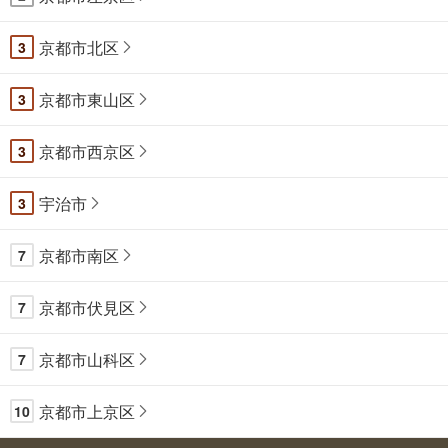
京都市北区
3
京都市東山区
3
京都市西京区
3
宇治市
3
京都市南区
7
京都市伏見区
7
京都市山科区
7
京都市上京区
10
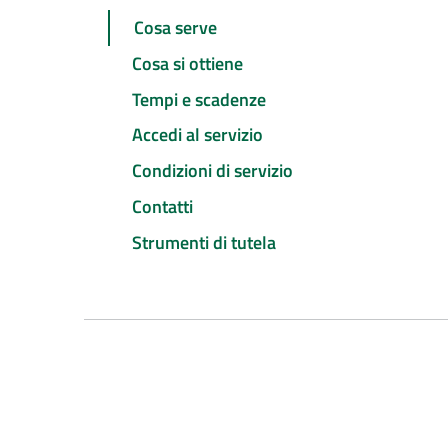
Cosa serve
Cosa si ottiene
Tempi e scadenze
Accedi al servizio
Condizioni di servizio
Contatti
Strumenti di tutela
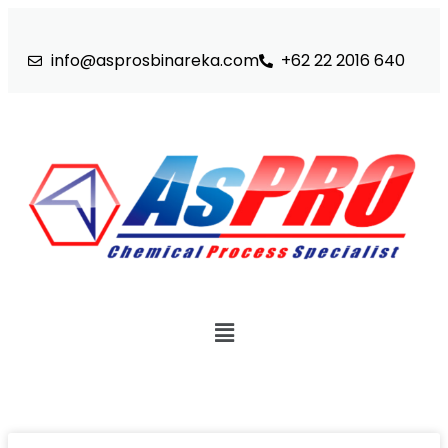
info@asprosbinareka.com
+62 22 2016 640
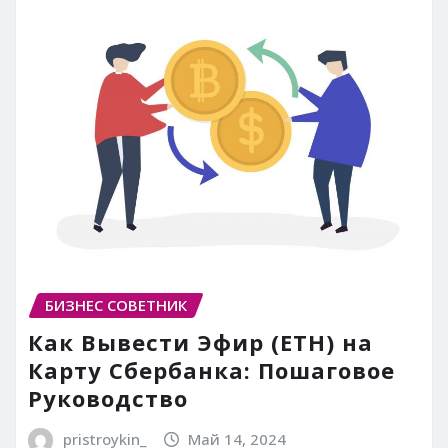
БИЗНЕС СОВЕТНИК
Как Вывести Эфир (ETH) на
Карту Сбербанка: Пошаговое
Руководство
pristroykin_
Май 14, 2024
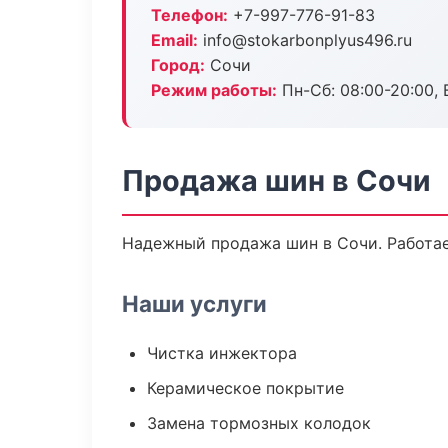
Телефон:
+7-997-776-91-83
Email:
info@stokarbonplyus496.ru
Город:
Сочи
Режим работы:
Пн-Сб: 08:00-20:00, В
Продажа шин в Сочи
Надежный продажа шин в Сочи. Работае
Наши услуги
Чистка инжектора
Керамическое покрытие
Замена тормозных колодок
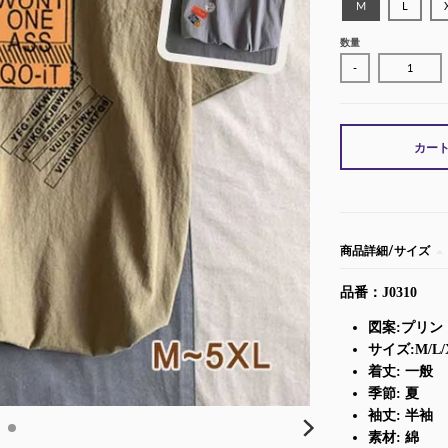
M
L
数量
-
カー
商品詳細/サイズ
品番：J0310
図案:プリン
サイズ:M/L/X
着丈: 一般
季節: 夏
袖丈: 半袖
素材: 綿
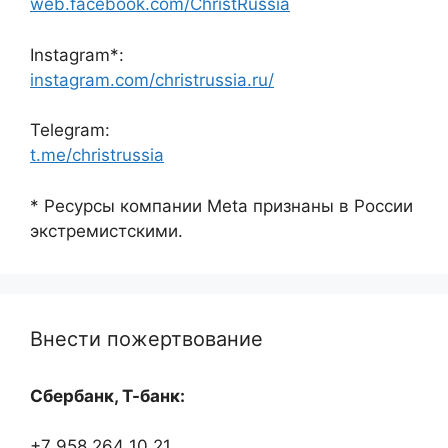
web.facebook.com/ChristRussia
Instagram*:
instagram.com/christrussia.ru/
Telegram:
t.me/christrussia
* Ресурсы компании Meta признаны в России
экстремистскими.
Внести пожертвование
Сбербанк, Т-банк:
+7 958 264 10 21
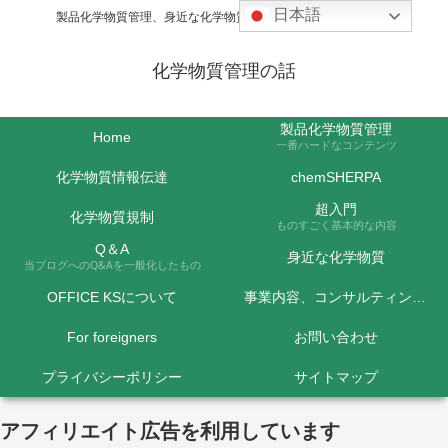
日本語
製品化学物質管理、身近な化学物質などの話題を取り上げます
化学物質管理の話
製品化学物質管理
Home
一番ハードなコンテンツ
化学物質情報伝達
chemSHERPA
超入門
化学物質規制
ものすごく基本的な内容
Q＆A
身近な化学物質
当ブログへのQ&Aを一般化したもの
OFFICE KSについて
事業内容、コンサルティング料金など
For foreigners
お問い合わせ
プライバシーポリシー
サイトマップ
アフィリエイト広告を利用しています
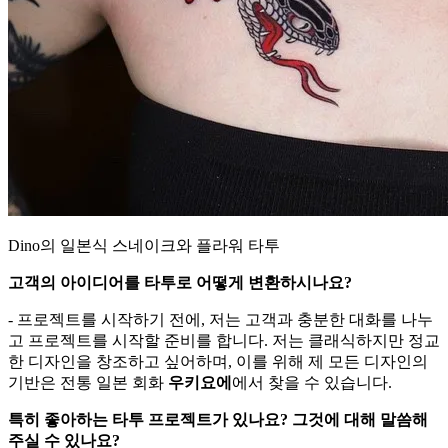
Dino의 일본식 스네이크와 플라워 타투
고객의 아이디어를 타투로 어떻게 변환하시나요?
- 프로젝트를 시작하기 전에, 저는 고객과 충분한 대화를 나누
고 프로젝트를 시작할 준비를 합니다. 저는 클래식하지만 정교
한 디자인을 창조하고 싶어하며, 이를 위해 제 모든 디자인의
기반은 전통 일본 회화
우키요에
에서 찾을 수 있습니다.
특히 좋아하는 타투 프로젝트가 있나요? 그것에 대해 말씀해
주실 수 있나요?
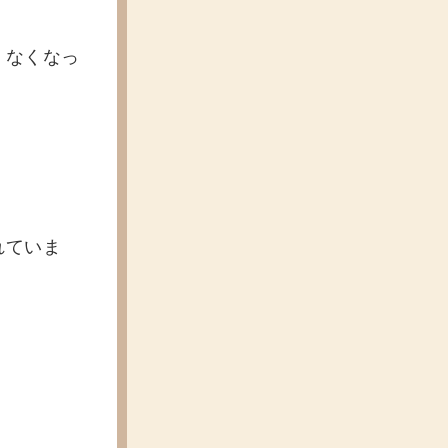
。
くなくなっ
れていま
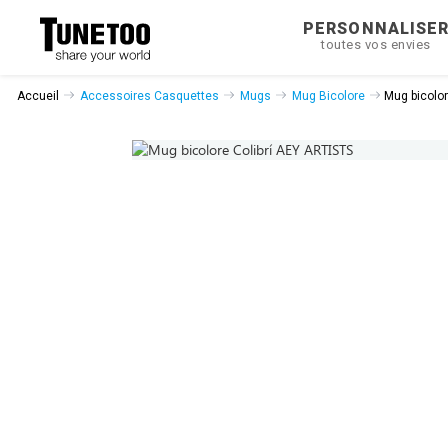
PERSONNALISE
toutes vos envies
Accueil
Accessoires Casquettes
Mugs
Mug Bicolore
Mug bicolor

☆ ☆ ☆ ☆ ☆ ☆ ☆

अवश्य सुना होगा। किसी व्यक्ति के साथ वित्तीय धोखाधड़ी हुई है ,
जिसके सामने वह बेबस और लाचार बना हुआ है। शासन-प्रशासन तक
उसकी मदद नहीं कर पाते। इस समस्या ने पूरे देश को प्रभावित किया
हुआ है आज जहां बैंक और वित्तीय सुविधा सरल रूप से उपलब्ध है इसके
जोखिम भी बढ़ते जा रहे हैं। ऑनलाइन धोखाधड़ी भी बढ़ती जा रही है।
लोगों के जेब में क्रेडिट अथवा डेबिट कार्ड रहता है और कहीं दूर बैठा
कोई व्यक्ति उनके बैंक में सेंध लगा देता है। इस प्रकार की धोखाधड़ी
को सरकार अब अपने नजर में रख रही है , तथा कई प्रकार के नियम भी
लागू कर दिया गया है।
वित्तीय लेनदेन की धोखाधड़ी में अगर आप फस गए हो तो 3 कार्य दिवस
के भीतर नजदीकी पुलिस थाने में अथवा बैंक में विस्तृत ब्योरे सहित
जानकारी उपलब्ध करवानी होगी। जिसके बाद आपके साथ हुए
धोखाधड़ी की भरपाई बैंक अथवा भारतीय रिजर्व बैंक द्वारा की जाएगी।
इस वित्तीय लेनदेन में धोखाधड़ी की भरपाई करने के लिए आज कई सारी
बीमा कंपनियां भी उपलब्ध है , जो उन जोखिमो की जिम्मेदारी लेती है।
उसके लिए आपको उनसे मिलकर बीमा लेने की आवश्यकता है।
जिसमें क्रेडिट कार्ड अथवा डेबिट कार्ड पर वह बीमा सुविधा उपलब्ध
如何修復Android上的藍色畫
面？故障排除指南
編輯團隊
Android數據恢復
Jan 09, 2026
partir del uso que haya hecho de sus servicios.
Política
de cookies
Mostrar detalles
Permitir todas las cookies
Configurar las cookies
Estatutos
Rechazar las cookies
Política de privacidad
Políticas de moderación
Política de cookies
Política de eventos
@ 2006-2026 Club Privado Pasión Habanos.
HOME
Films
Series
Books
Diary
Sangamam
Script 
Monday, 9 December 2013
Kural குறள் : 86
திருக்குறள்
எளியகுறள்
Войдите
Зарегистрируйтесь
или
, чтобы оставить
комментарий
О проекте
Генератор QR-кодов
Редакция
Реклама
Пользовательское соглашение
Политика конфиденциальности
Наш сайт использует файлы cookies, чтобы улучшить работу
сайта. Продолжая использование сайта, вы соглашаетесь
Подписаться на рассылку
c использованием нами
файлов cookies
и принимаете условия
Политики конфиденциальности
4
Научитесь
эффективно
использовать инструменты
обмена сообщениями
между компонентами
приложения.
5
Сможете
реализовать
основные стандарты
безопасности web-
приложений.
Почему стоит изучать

☆ ☆ ☆ ☆ ☆ ☆ ☆

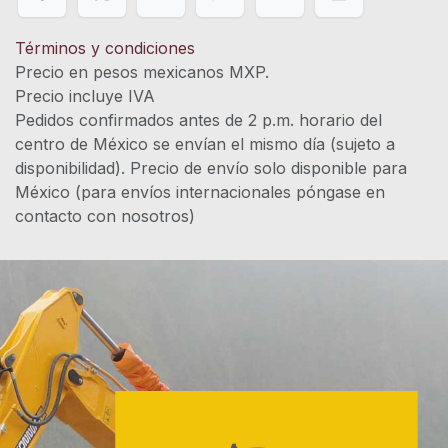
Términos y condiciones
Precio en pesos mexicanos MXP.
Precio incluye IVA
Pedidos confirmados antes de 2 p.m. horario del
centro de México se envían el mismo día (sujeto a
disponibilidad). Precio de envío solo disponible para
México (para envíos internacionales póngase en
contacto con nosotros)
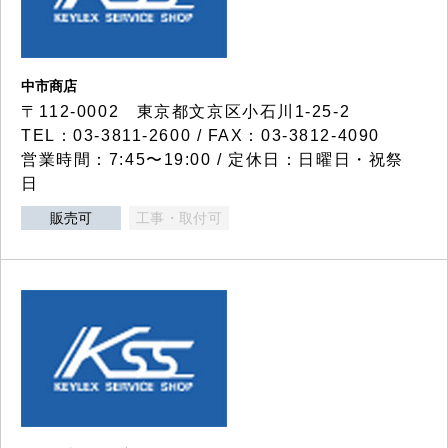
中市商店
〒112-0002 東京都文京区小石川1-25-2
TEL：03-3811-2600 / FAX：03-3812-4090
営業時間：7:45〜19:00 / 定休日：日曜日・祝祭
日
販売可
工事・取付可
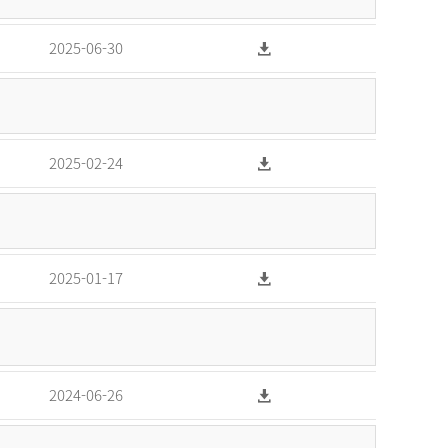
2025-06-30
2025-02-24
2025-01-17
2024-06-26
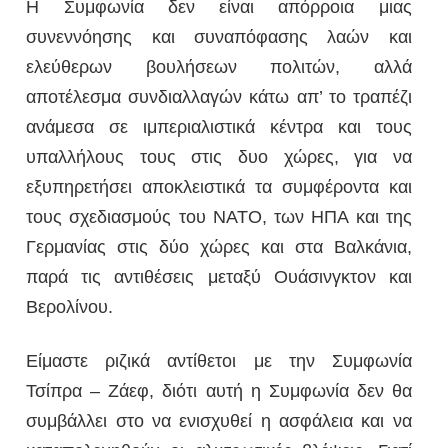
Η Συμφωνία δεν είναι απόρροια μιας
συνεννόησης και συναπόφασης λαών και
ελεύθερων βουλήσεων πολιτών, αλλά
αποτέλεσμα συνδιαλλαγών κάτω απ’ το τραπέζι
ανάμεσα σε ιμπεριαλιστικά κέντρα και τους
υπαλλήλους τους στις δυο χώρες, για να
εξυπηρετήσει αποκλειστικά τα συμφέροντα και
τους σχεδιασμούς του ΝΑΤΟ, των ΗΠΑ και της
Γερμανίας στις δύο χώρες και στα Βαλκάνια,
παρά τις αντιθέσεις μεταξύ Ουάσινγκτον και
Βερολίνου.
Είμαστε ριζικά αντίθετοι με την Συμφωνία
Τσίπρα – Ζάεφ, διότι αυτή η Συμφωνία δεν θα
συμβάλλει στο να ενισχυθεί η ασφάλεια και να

☆ ☆ ☆ ☆ ☆ ☆ ☆

## WHAT YOU ARE ASKED TO DO
Once you find the string "servizio" in a line of the records, copy that line.

## ANSWER BOX
Accedi al servizio
Condizioni di servizio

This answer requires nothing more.